And sorry for the confusion -- I called for a regex earlier but actually the 
UA-matching uses a fast wildcard algorithm that compiles a sequence of 
allow/disallow wildcards into an IR that can be executed very quickly on every 
request -- much faster than a long list of regexes.

All we need is a new pattern to add to kWebpBlacklist in that file, and we can 
get this in quick.  And it would be good to get this to us quickly.  I'm not 
sure if this will make our next release (1.9) but we should be able to get into 
the first patch, which is what would go to stable eventually and reach most of 
our users.

Original comment by jmara...@google.com on 13 Sep 2014 at 11:15

  • Changed title: Blacklist Windows Browser for transcoding to webp

@GoogleCodeExporter
Copy link
Author

Ah I was curious and found the above-mentioned site site: 
http://blogs.msdn.com/b/ie/archive/2014/07/31/the-mobile-web-should-just-work-fo
r-everyone.aspx has lots of spew in the comments, but nestled in there I found 
same data:

"
For those who have asked, here is the useragent string from the new Windows 
Phone 8.1 Update from August 4, 2014 on my Nokia Lumia 928:

Mozilla/5.0 (Mobile; Windows Phone 8.1; Android 4.0; ARM; Trident/7.0; Touch; 
rv:11.0; IEMobile/11.0; NOKIA; Lumia 928) like iPhone OS 7_0_3 Mac OS X 
AppleWebKit/537 (KHTML, like Gecko) Mobile Safari/537
"

Assuming this is the right UA it's not Chrome that's being masqueraded, it's 
Android.  IMO that's worse, because a site could be sending you to the "Google 
Play" for the app, etc.  Whatever.

But I think to solve this problem for MPS we just have to put "*Windows Phone*" 
into the webp blacklist.  Easy enough.

Original comment by jmara...@google.com on 14 Sep 2014 at 2:18

  • Changed state: Accepted

@GoogleCodeExporter
Copy link
Author

Window Phone 8.1, which has been in use since August 3, 2014, includes "Android 
4.*" in its user agent, in order to get HTML 5 support. Since Android 4.0+ 
supports WebP, we transcode images to this format. I've started a change for 
excluding "Windows Phone" from WebP supported list.
[1] 
http://www.neowin.net/news/ie11-fakes-user-agent-to-fool-gmail-in-windows-phone-
81-gdr1-update
[2] http://msdn.microsoft.com/en-us/library/ie/hh869301(v=vs.85).aspx

Original comment by hui...@google.com on 15 Sep 2014 at 1:08

@GoogleCodeExporter
Copy link
Author

Fixed in https://code.google.com/p/modpagespeed/source/detail?r=4247

Original comment by hui...@google.com on 15 Sep 2014 at 4:29

  • Changed state: Fixed

@GoogleCodeExporter
Copy link
Author

I think it impacts not only mobile browsers, but also desktop browsers.
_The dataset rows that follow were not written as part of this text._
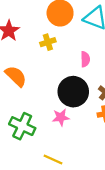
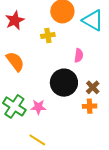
pink star: (61, 117) -> (38, 107), moved

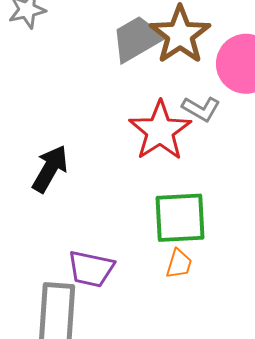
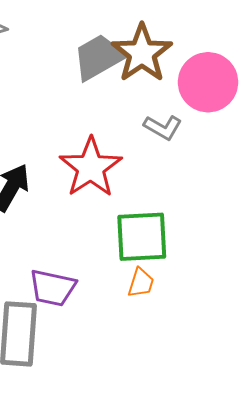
red star: (160, 131) -> (91, 167), moved

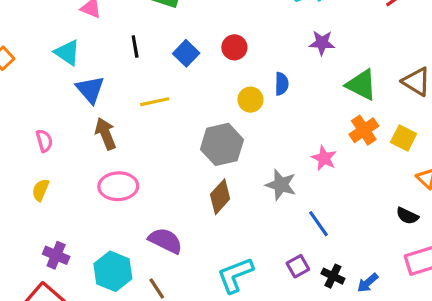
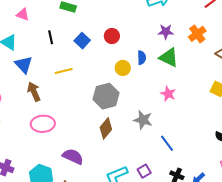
green triangle: (361, 85) -> (169, 57), moved
orange cross: (364, 130) -> (197, 34), moved
pink star: (324, 158) -> (168, 94), moved
purple square: (298, 266) -> (144, 171), moved

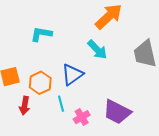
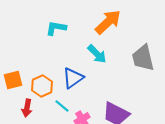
cyan L-shape: (41, 34) -> (56, 28), moved
cyan line: (61, 104) -> (62, 106), turned -35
Is it 
ok to update the code such that WebP is "NOT" served to any UA that contains 
both Chrome "and" Edge tokens ?

Original comment by n.parash...@gmail.com on 16 Sep 2014 at 5:51

@GoogleCodeExporter
Copy link
Author

I don't think 'Chrome' was in the mobile UA.  The problem was the "Android 
4.0".  I just checked desktop IE 11 and the UA is "Mozilla/5.0 (Windows NT 6.1; 
Win64; x64; Trident/7.0; rv:11.0) like Gecko" so I don't think we'll have a 
problem there.

Original comment by jmara...@google.com on 16 Sep 2014 at 5:58

@GoogleCodeExporter
Copy link
Author

According MSDN, IE for desktop doesn't have "Chrome"  nor "Android" in the user 
agent, so they should be confused. What made you think it's a problem?
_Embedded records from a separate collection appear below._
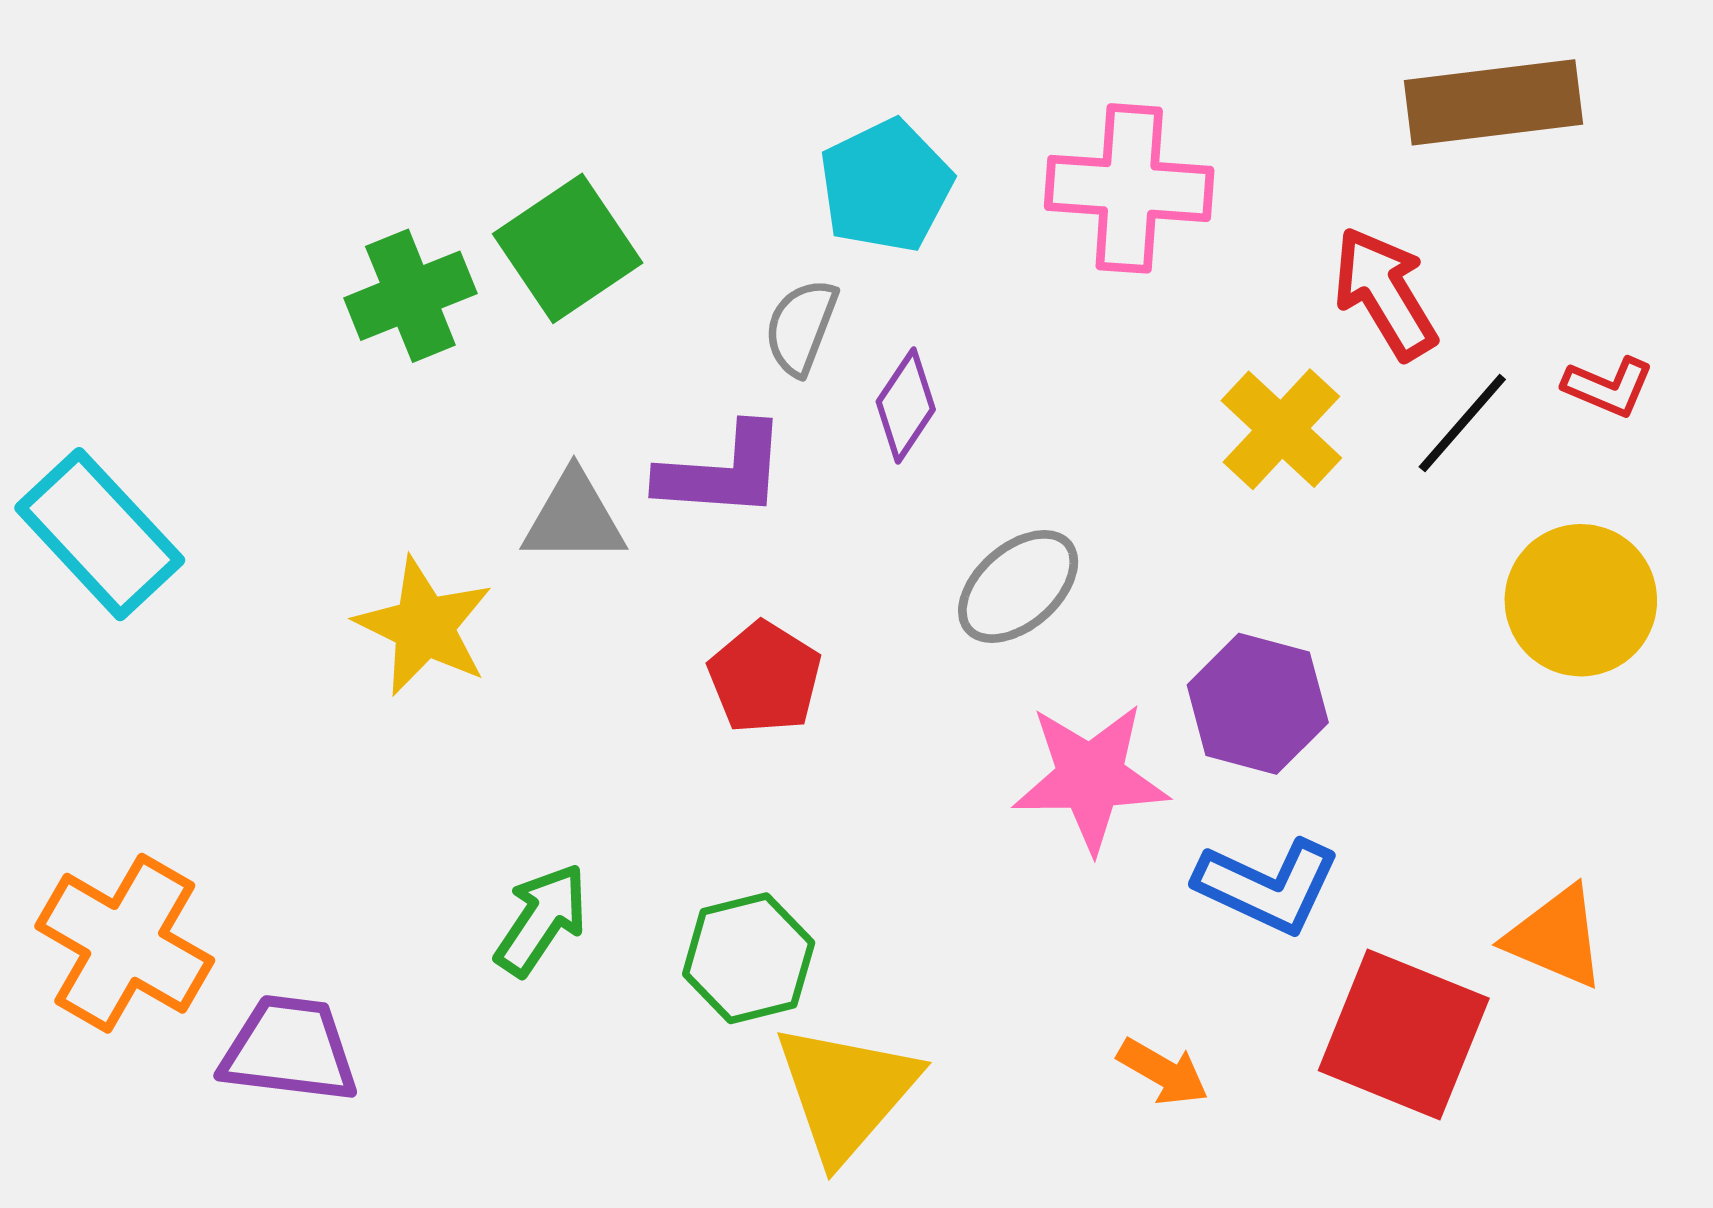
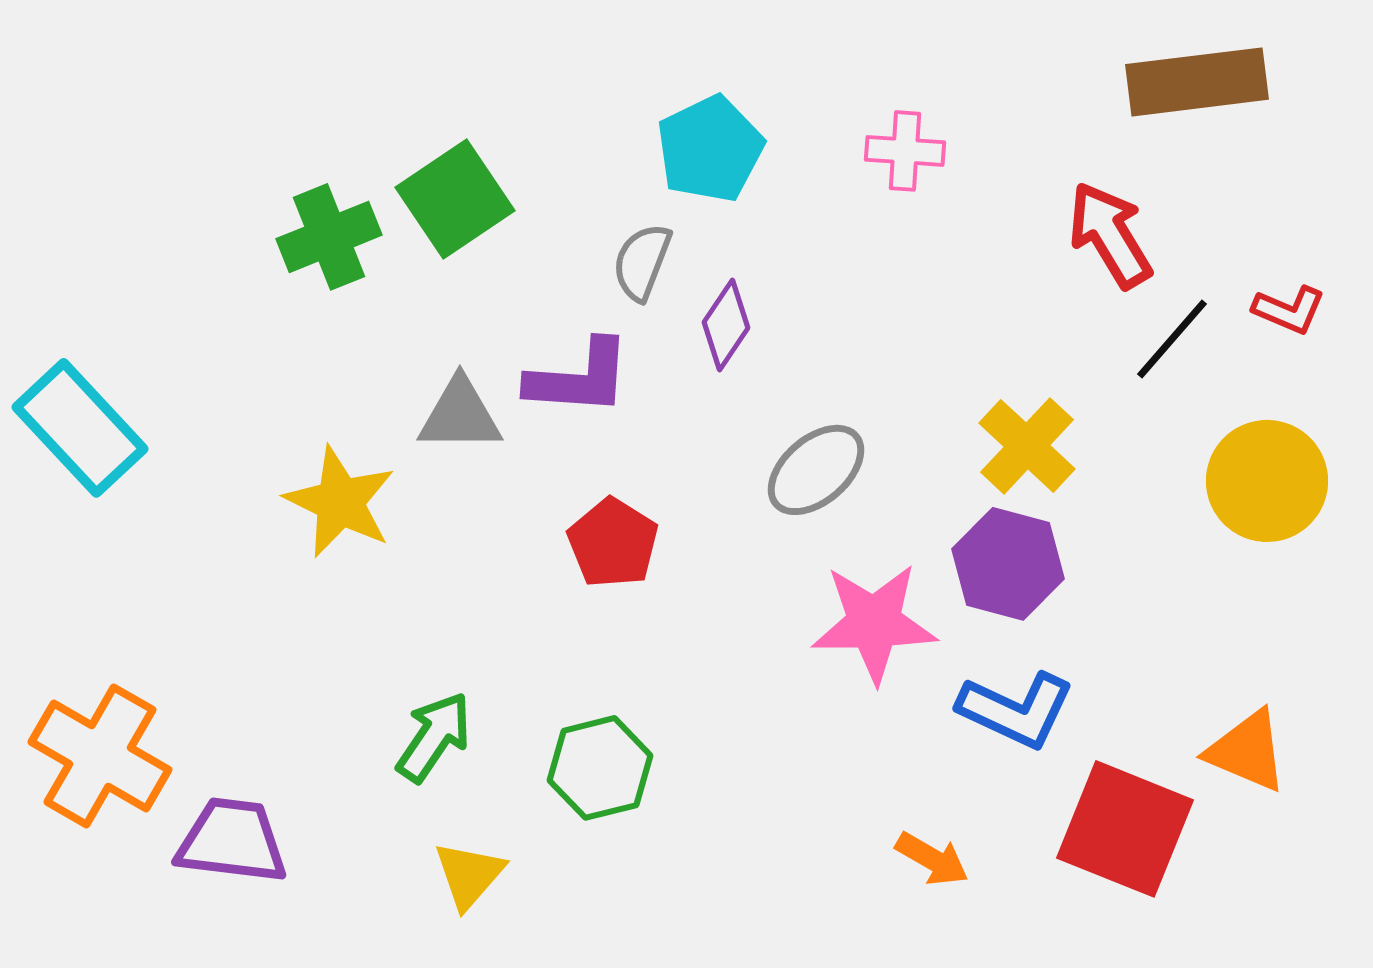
pink cross: (1129, 188) -> (905, 151), size x0.6
yellow cross: (1281, 429) -> (1027, 446), moved
yellow triangle: (846, 1092) -> (469, 875), moved, size x0.6

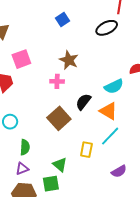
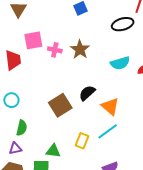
pink cross: (57, 81) -> (55, 50), moved
cyan semicircle: (114, 86) -> (120, 63), moved
green triangle: (60, 165) -> (53, 151), turned -42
http://msdn.microsoft.com/en-us/library/ie/hh869301(v=vs.85).aspx

Original comment by hui...@google.com on 16 Sep 2014 at 5:58

@GoogleCodeExporter
Copy link
Author

The next version of Internet Explorer may have "Chrome" and "Edge" to make more 
websites compatible. 

Original comment by n.parash...@gmail.com on 16 Sep 2014 at 6:27

@GoogleCodeExporter
Copy link
Author

n.parashuram do you work on IE?  How do you know that?  Is there an MSDN 
reference for that plan?

Original comment by jmara...@google.com on 16 Sep 2014 at 6:29

@GoogleCodeExporter
Copy link
Author

I work for Microsoft Open Technologies and work closely with the IE team. The 
IE team is considering this and it is the current plan. There is no MSDN 
article on this yet. 

Original comment by n.parash...@gmail.com on 16 Sep 2014 at 6:55

@GoogleCodeExporter
Copy link
Author

OK can you provide the full UA of the proposed change to desktop IE?  What 
sites don't work on desktop IE now?

blacklisting "*Edge*" from being webp-compatible seems too general.  I'd rather 
blacklist on "* Trident/*" or something like that.
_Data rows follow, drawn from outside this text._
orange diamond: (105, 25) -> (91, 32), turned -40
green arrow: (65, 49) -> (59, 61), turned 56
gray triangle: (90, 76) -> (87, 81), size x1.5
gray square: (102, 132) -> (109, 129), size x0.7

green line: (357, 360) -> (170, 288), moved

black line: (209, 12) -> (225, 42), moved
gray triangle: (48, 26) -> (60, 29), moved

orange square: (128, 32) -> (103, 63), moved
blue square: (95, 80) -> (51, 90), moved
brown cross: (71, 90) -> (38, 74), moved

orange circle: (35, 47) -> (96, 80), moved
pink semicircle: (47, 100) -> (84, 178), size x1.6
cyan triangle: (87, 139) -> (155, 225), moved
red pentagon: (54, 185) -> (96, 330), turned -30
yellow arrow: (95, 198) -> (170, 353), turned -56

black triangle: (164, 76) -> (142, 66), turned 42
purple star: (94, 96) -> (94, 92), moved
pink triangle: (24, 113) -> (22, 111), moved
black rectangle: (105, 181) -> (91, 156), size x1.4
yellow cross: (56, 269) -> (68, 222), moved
Original comment by jmara...@google.com on 16 Sep 2014 at 7:08

@GoogleCodeExporter
Copy link
Author

The full UA has not been finalized yet. This is the change that I was referring 
to. 

Original comment by n.parash...@gmail.com on 22 Sep 2014 at 5:58

Attachments:

@GoogleCodeExporter
Copy link
Author

It is weird to me that the word Edge implies a chrome that cannot render webp.  
Surely there must be something else in the purpose UA that more obviously tells 
us that this is not the chrome we were looking for...

Original comment by jmara...@gmail.com on 22 Sep 2014 at 6:04

@GoogleCodeExporter
Copy link
Author

We aren’t looking for a Chrome, but “Chrome” will be in the UA string. 
Much the same way that Chrome UAs includes “AppleWebKit”, “Safari” and 
“Gecko” tokens the IE UA will likely include a Chrome token. The supplied 
patch is looking for UAs that contain both Chrome and Edge tokens. We could 
reduce this to simply look for “*Edge/*”

Original comment by n.parash...@gmail.com on 22 Sep 2014 at 8:54

@GoogleCodeExporter
Copy link
Author

'Edge' seems too generic and it's not obvious that won't appear in some non-IE 
browser.  Will 'Trident' not be in the UA string?  I'd really like to see the 
final UA string.

Are you sure that 'Chrome' will appear in the desktop UA for IE11?  It does not 
appear (as far as we can tell) in the new mobile IE UA.

Original comment by jmara...@google.com on 22 Sep 2014 at 8:59

@GoogleCodeExporter
Copy link
Author

I've been watching this thread for a bit. I hope you'll forgive me for not 
chiming in sooner as I was hoping to better digest the problem space.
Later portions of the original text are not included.